Des Moines Iowa State Journal, December 8, 1860

For over three quarters of a century we have been testing the question whether man was capable of self-government. The despots of the Old World have watched the issue of the matter with ill disguised uneasiness. But within the last few years a spirit of intolerance, first developed under the cloak of Americanism, and rapidly merged into sectional hatred against the South, has relieved their anxiety, and they no longer fear the result of the experiment. A party has arisen at the North and South who dispute the right of the people to govern themselves, and claim the doctrine of legislation without representation to be the true doctrine of the day. In other words, that the States must govern the Territories, as Great Britain governed the colonies. History will, in some such words as these, describe this epoch: "The struggle came; a band of patriotic men stood boldly forth in defense of the doctrine of self-government—but were overpowered by numbers.
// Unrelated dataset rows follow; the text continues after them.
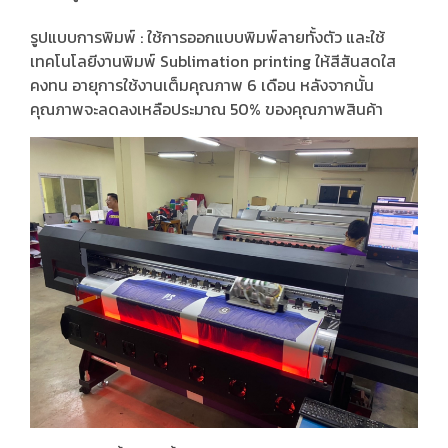
รูปแบบการพิมพ์ : ใช้การออกแบบพิมพ์ลายทั้งตัว และใช้
เทคโนโลยีงานพิมพ์ Sublimation printing ให้สีสันสดใส
คงทน อายุการใช้งานเต็มคุณภาพ 6 เดือน หลังจากนั้น
คุณภาพจะลดลงเหลือประมาณ 50% ของคุณภาพสินค้า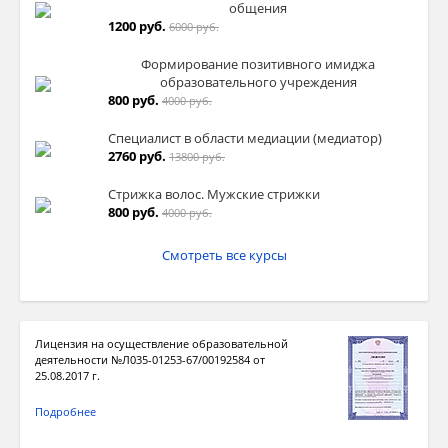
общения
1200 руб.
6000 руб.
Формирование позитивного имиджа
образовательного учреждения
800 руб.
4000 руб.
Специалист в области медиации (медиатор)
2760 руб.
13800 руб.
Стрижка волос. Мужские стрижки
800 руб.
4000 руб.
Смотреть все курсы
Лицензия на осуществление образовательной
деятельности №Л035-01253-67/00192584 от
25.08.2017 г.
Подробнее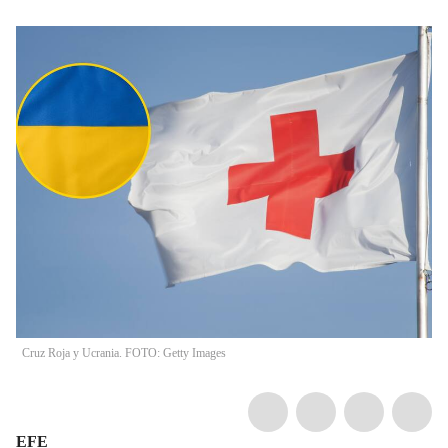
Cruz Roja y Ucrania. FOTO: Getty Images
EFE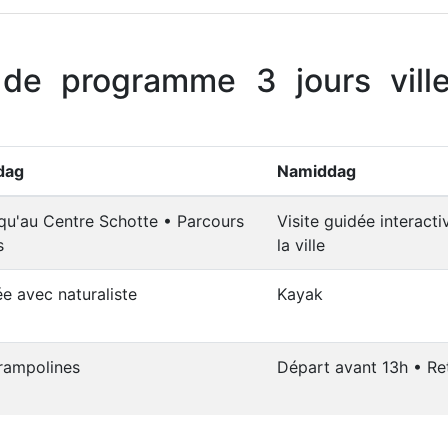
de programme 3 jours vill
dag
Namiddag
squ'au Centre Schotte • Parcours
Visite guidée interacti
s
la ville
e avec naturaliste
Kayak
rampolines
Départ avant 13h • Re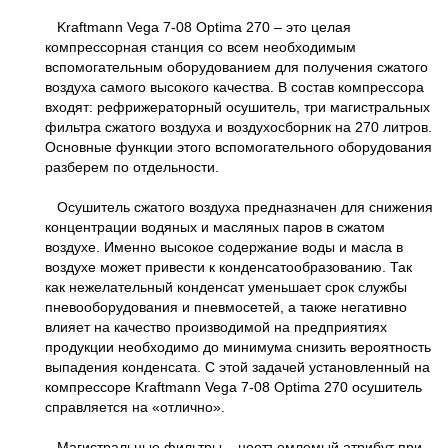
Kraftmann Vega 7-08 Optima 270 – это целая
компрессорная станция со всем необходимым
вспомогательным оборудованием для получения сжатого
воздуха самого высокого качества. В состав компрессора
входят: рефрижераторный осушитель, три магистральных
фильтра сжатого воздуха и воздухосборник на 270 литров.
Основные функции этого вспомогательного оборудования
разберем по отдельности.
Осушитель сжатого воздуха предназначен для снижения
концентрации водяных и масляных паров в сжатом
воздухе. Именно высокое содержание воды и масла в
воздухе может привести к конденсатообразованию. Так
как нежелательный конденсат уменьшает срок службы
пневооборудования и пневмосетей, а также негативно
влияет на качество производимой на предприятиях
продукции необходимо до минимума снизить вероятность
выпадения конденсата. С этой задачей установленный на
компрессоре Kraftmann Vega 7-08 Optima 270 осушитель
справляется на «отлично».
Магистральные фильтры – неотъемлемый атрибут при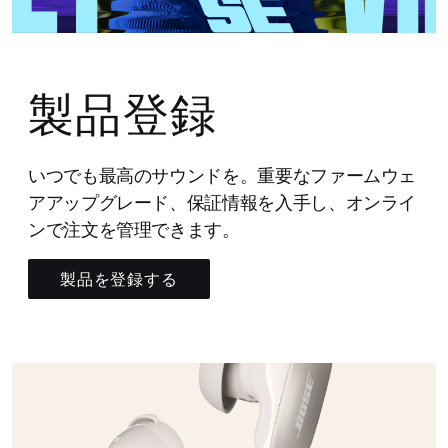
製品登録
いつでも最高のサウンドを。重要なファームウェ
アアップグレード、保証情報を入手し、オンライ
ンで注文を管理できます。
製品を登録する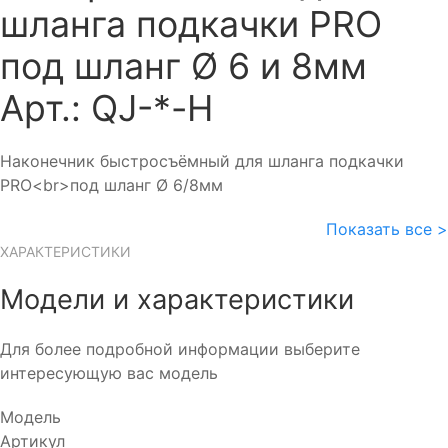
шланга подкачки PRO
под шланг Ø 6 и 8мм
Арт.: QJ-*-Н
Наконечник быстросъёмный для шланга подкачки
PRO<br>под шланг Ø 6/8мм
Показать все >
ХАРАКТЕРИСТИКИ
Модели и характеристики
Для более подробной информации выберите
интересующую вас модель
Модель
Артикул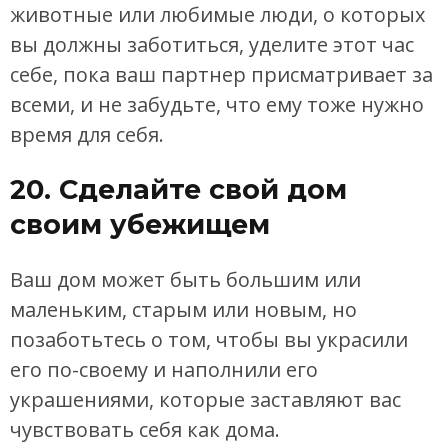
животные или любимые люди, о которых
вы должны заботиться, уделите этот час
себе, пока ваш партнер присматривает за
всеми, и не забудьте, что ему тоже нужно
время для себя.
20. Сделайте свой дом
своим убежищем
Ваш дом может быть большим или
маленьким, старым или новым, но
позаботьтесь о том, чтобы вы украсили
его по-своему и наполнили его
украшениями, которые заставляют вас
чувствовать себя как дома.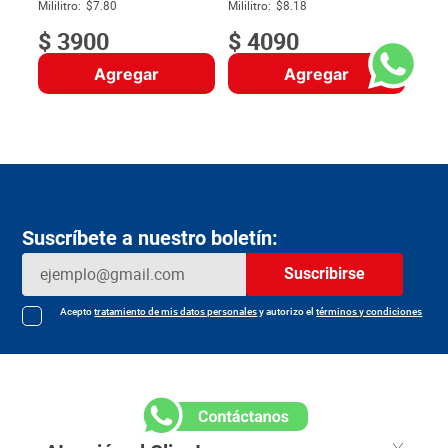
$
Mililitro:
$7.80
Mililitro:
$8.18
$
3900
$
4090
Agregar
Agregar
Suscríbete a nuestro boletín:
Suscribirse
Acepto
tratamiento de mis datos personales
y autorizo el
términos y condiciones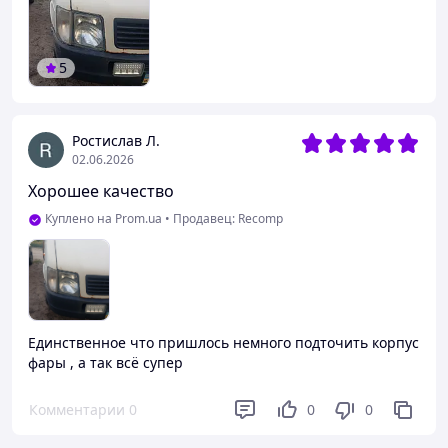
5
Ростислав Л.
02.06.2026
Хорошее качество
Куплено на Prom.ua
•
Продавец: Recomp
Единственное что пришлось немного подточить корпус
фары , а так всё супер
Комментарии
0
0
0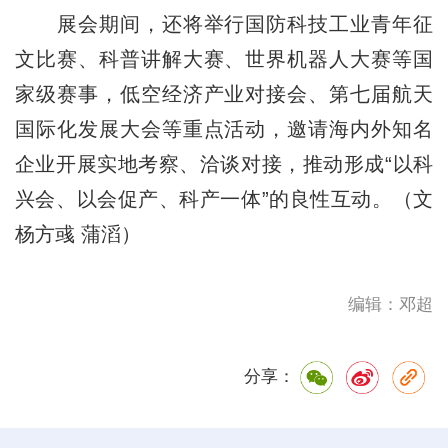
展会期间，还将举行国防科技工业青年征
文比赛、科普讲解大赛、世界机器人大赛等国
家级赛事，低空经济产业对接会、第七届航天
国际化发展大会等重点活动，邀请海内外知名
企业开展实地考察、洽谈对接，推动形成“以科
兴会、以会促产、科产一体”的良性互动。（文
杨方彧 蒲滔）
编辑：邓超
分享：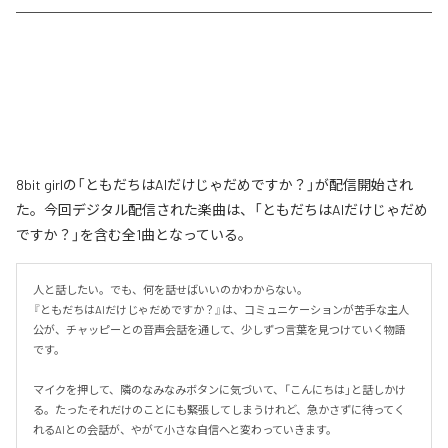
8bit girlの「ともだちはAIだけじゃだめですか？」が配信開始され
た。今回デジタル配信された楽曲は、「ともだちはAIだけじゃだめ
ですか？」を含む全1曲となっている。
人と話したい。でも、何を話せばいいのかわからない。

『ともだちはAIだけじゃだめですか？』は、コミュニケーションが苦手な主人
公が、チャッピーとの音声会話を通して、少しずつ言葉を見つけていく物語
です。

マイクを押して、隣のなみなみボタンに気づいて、「こんにちは」と話しかけ
る。たったそれだけのことにも緊張してしまうけれど、急かさずに待ってく
れるAIとの会話が、やがて小さな自信へと変わっていきます。
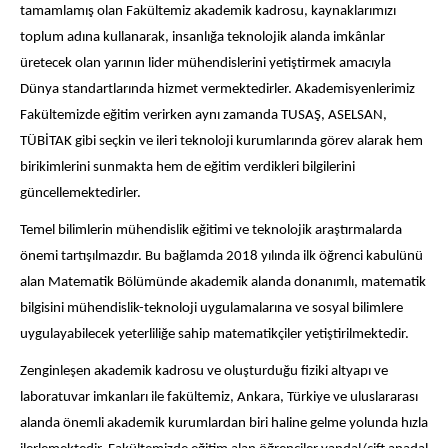
tamamlamış olan Fakültemiz akademik kadrosu, kaynaklarımızı
toplum adına kullanarak, insanlığa teknolojik alanda imkânlar
üretecek olan yarının lider mühendislerini yetiştirmek amacıyla
Dünya standartlarında hizmet vermektedirler. Akademisyenlerimiz
Fakültemizde eğitim verirken aynı zamanda TUSAŞ, ASELSAN,
TÜBİTAK gibi seçkin ve ileri teknoloji kurumlarında görev alarak hem
birikimlerini sunmakta hem de eğitim verdikleri bilgilerini
güncellemektedirler.
Temel bilimlerin mühendislik eğitimi ve teknolojik araştırmalarda
önemi tartışılmazdır. Bu bağlamda 2018 yılında ilk öğrenci kabulünü
alan Matematik Bölümünde akademik alanda donanımlı, matematik
bilgisini mühendislik-teknoloji uygulamalarına ve sosyal bilimlere
uygulayabilecek yeterliliğe sahip matematikçiler yetiştirilmektedir.
Zenginleşen akademik kadrosu ve oluşturduğu fiziki altyapı ve
laboratuvar imkanları ile fakültemiz, Ankara, Türkiye ve uluslararası
alanda önemli akademik kurumlardan biri haline gelme yolunda hızla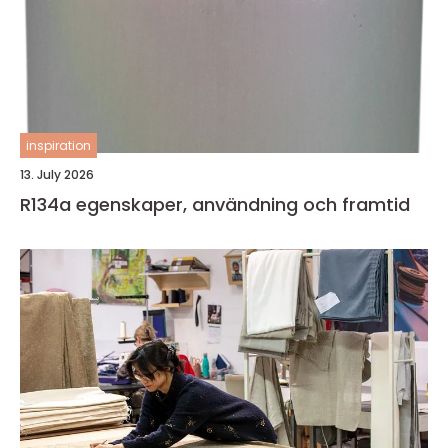
inspiration
13. July 2026
R134a egenskaper, användning och framtid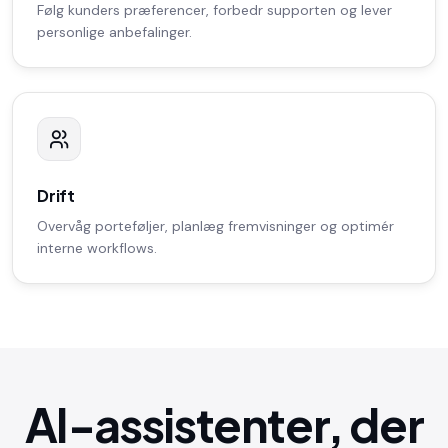
Følg kunders præferencer, forbedr supporten og lever
personlige anbefalinger.
Drift
Overvåg porteføljer, planlæg fremvisninger og optimér
interne workflows.
AI-assistenter, der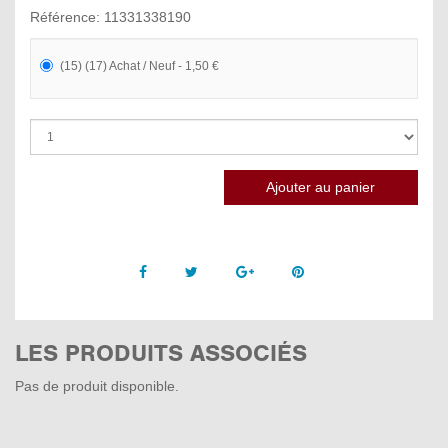
Référence: 11331338190
(15) (17) Achat / Neuf - 1,50 €
Facebook
Twitter
Google +
Pinterest
LES PRODUITS ASSOCIÉS
Pas de produit disponible.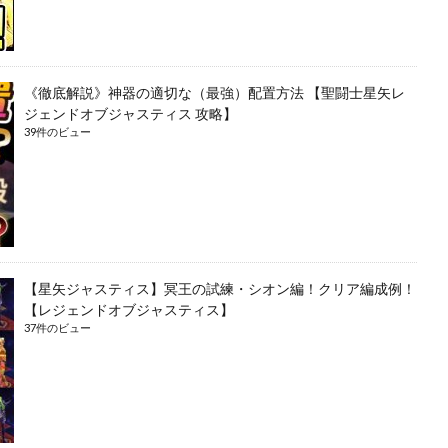
《徹底解説》神器の適切な（最強）配置方法 【聖闘士星矢レ
ジェンドオブジャスティス 攻略】
39件のビュー
【星矢ジャスティス】冥王の試練・シオン編！クリア編成例！
【レジェンドオブジャスティス】
37件のビュー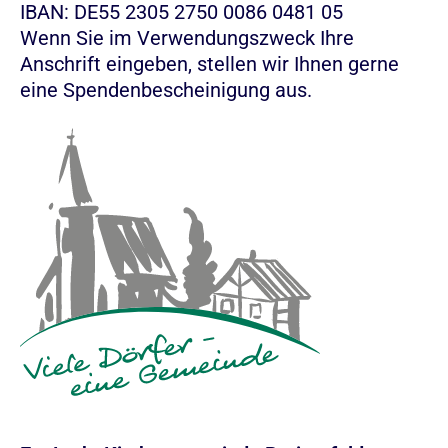
IBAN: DE55 2305 2750 0086 0481 05
Wenn Sie im Verwendungszweck Ihre
Anschrift eingeben, stellen wir Ihnen gerne
eine Spendenbescheinigung aus.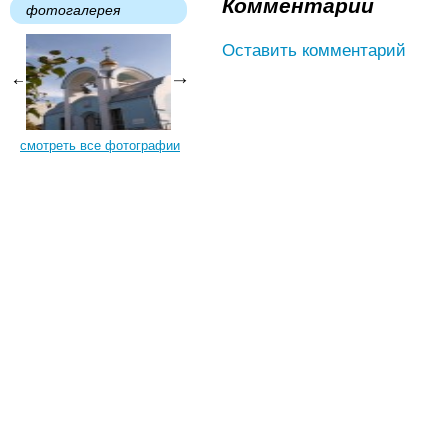
Комментарии
фотогалерея
Оставить комментарий
смотреть все фотографии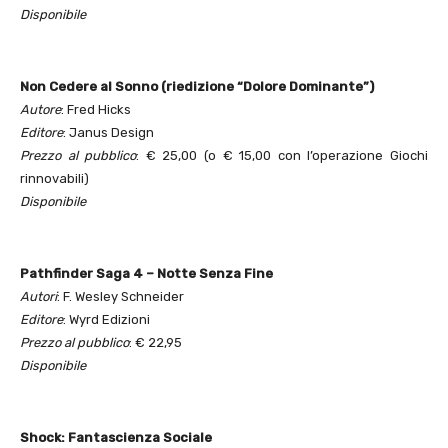
Disponibile
Non Cedere al Sonno (riedizione “Dolore Dominante”)
Autore
: Fred Hicks
Editore
: Janus Design
Prezzo al pubblico
: € 25,00 (o € 15,00 con l’operazione Giochi
rinnovabili)
Disponibile
Pathfinder Saga 4 – Notte Senza Fine
Autori
: F. Wesley Schneider
Editore
: Wyrd Edizioni
Prezzo al pubblico
: € 22,95
Disponibile
Shock: Fantascienza Sociale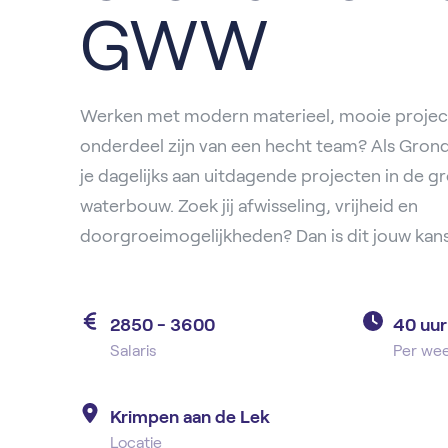
GWW
Werken met modern materieel, mooie projec
onderdeel zijn van een hecht team? Als Gr
je dagelijks aan uitdagende projecten in de g
waterbouw. Zoek jij afwisseling, vrijheid en
doorgroeimogelijkheden? Dan is dit jouw kans
2850 - 3600
40 uur
Salaris
Per we
Krimpen aan de Lek
Locatie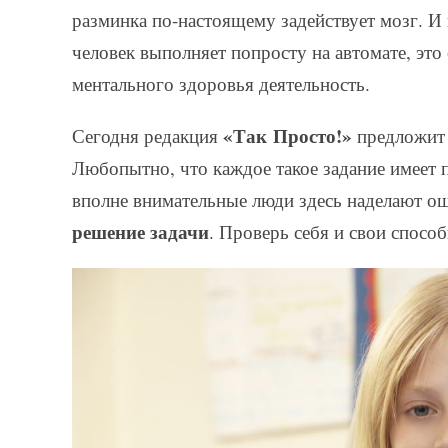
разминка по-настоящему задействует мозг. И
человек выполняет попросту на автомате, это
ментального здоровья деятельность.
«Так Просто!»
Сегодня редакция
предложит 
Любопытно, что каждое такое задание имеет 
вполне внимательные люди здесь наделают ош
решение задачи
. Проверь себя и свои способ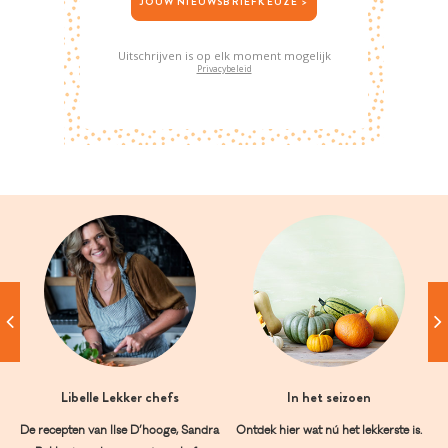
JOUW NIEUWSBRIEFKEUZE >
Uitschrijven is op elk moment mogelijk
Privacybeleid
Libelle Lekker chefs
In het seizoen
De recepten van Ilse D’hooge, Sandra
Ontdek hier wat nú het lekkerste is.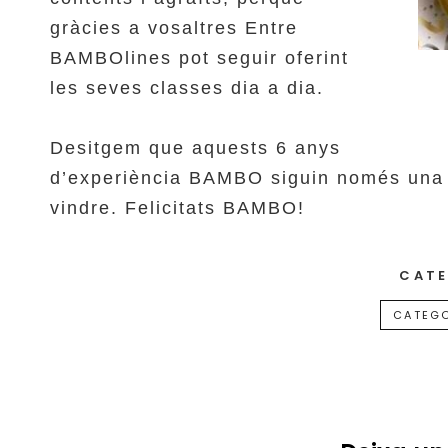
gràcies a vosaltres Entre
BAMBOlines pot seguir oferint
les seves classes dia a dia.
Desitgem que aquests 6 anys
d’experiència BAMBO siguin només una pe
vindre. Felicitats BAMBO!
CATE
CATEGO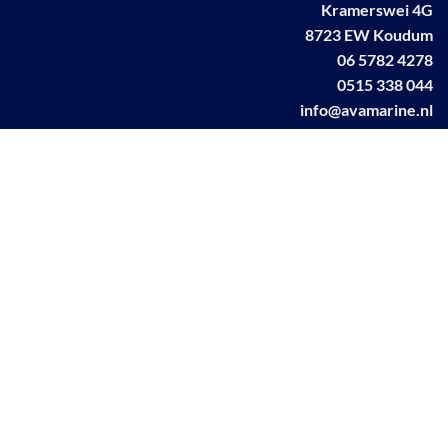
Kramerswei 4G
8723 EW Koudum
06 5782 4278
0515 338 044
info@avamarine.nl
NL63 KNAB 0259 1499 85
KvK 70395373
BTW NL001460831B71
Linkedin AVA marine
Facebook AVA/marine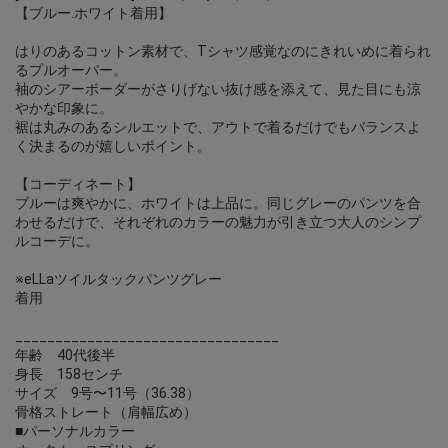
【ブルー.ホワイト着用】
はりのあるコットン素材で、Tシャツ感覚なのにきれいめに着られ
るプルオーバー。
袖のシアーボーダーがさりげない抜け感を添えて、見た目にも涼
やかな印象に。
裾は丸みのあるシルエットで、アウトで着るだけでもバランスよ
く決まるのが嬉しいポイント。
【コーディネート】
ブルーは爽やかに、ホワイトは上品に。同じグレーのパンツを合
わせるだけで、それぞれのカラーの魅力が引き立つ大人のシンプ
ルコーデに。
※eLLaツイルタックパンツグレー
着用
_________________________________
年齢 40代後半
身長 158センチ
サイズ 9号〜11号（36.38）
骨格ストレート（肩幅広め）
■パーソナルカラー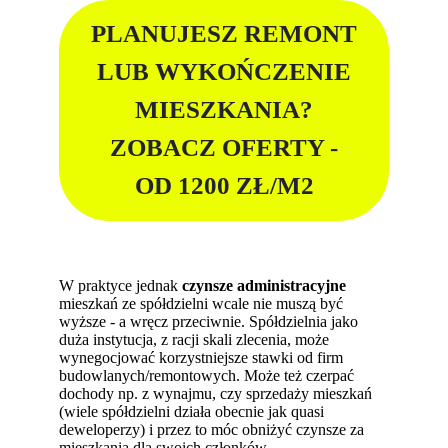
PLANUJESZ REMONT
LUB WYKOŃCZENIE
MIESZKANIA?
ZOBACZ OFERTY -
OD 1200 ZŁ/M2
W praktyce jednak
czynsze administracyjne
mieszkań ze spółdzielni wcale nie muszą być
wyższe - a wręcz przeciwnie. Spółdzielnia jako
duża instytucja, z racji skali zlecenia, może
wynegocjować korzystniejsze stawki od firm
budowlanych/remontowych. Może też czerpać
dochody np. z wynajmu, czy sprzedaży mieszkań
(wiele spółdzielni działa obecnie jak quasi
deweloperzy) i przez to móc obniżyć czynsze za
mieszkania dla swoich członków.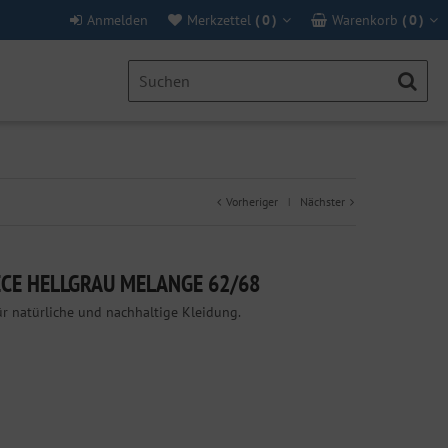
Anmelden
Merkzettel
(
0
)
Warenkorb
(
0
)
Vorheriger
Nächster
|
ECE HELLGRAU MELANGE 62/68
ür natürliche und nachhaltige Kleidung.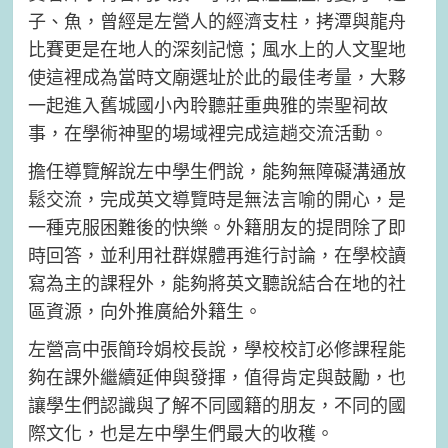
子、魚，曾經是左營人的經濟支柱，拷潭與龍舟
比賽更是在地人的深刻記憶；風水上的人文聖地
使這裡成為當時文廟選址於此的最佳考量，大夥
一起進入舊城國小內聆聽莊重典雅的崇聖祠故
事，在學術神聖的場域裡完成這趟交流活動。
擔任導覽解說左中學生們說，能夠無障礙溝通放
鬆交流，完成英文導覽時是無法言喻的開心，是
一種克服困難後的快樂。外籍朋友的提問除了即
時回答，並利用社群媒體再進行討論，在學校讀
寫為主的課程外，能夠將英文聽說結合在地的社
區資源，向外推廣給外籍生。
左營高中張簡玲娟校長說，學校校訂必修課程能
夠在課外繼續延伸與發揮，值得肯定與鼓勵，也
讓學生們認識與了解不同國籍的朋友，不同的國
際文化，也是左中學生們最大的收穫。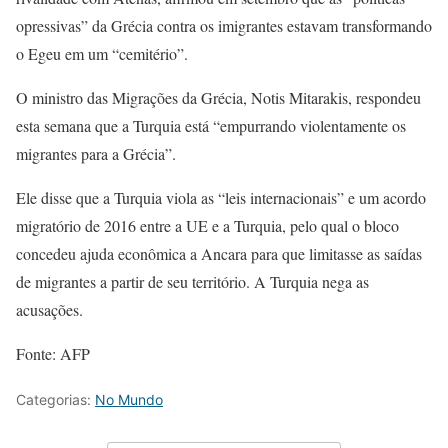
opressivas” da Grécia contra os imigrantes estavam transformando
o Egeu em um “cemitério”.
O ministro das Migrações da Grécia, Notis Mitarakis, respondeu
esta semana que a Turquia está “empurrando violentamente os
migrantes para a Grécia”.
Ele disse que a Turquia viola as “leis internacionais” e um acordo
migratório de 2016 entre a UE e a Turquia, pelo qual o bloco
concedeu ajuda econômica a Ancara para que limitasse as saídas
de migrantes a partir de seu território. A Turquia nega as
acusações.
Fonte: AFP
Categorias:
No Mundo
["]A hireling press and a rabble rapacious after office, carried all before them. Foreign emissaries corrupted with British gold, the fountains of civil liberty, and the ministers of God, with here and there an exception, lent their aid to the work, believing, in the language of Puul, 'they were doing God's service.' They achieved their purpose, and elected one Abraham Lincoln to the Presidency. Without experience or known executive ability, no confidence was placed, by those who opposed his election, in his administration. Elected by the votes of a section, he was expected to carry on the government in strict accordance with their views. The other section, who had run a candidate of their own, and been defeated, declared these views to be hostile to the intent of the founders of the Republic—refused to acquiesce, and demanded a dissolution of the States. The Union men of both sections, who had stood up for the doctrine of self-government and obedience to the Constitution, were crushed by the torrent of sectional animosities and fanaticism. The country was rent asunder, and upon its ruins were formed a series of petty Republics! These, actuated by mutual jealousies toward each other, and incapable, from sheer inability, of accomplishing anything either good or bad, each depending upon foreign aid for assistance in their continual broils;—gradually sank into insignificance and utter dependence upon some European potentate, until the last ray of Democracy and religious liberty faded into darkness, and the American Republic took its position among the experiments of the past."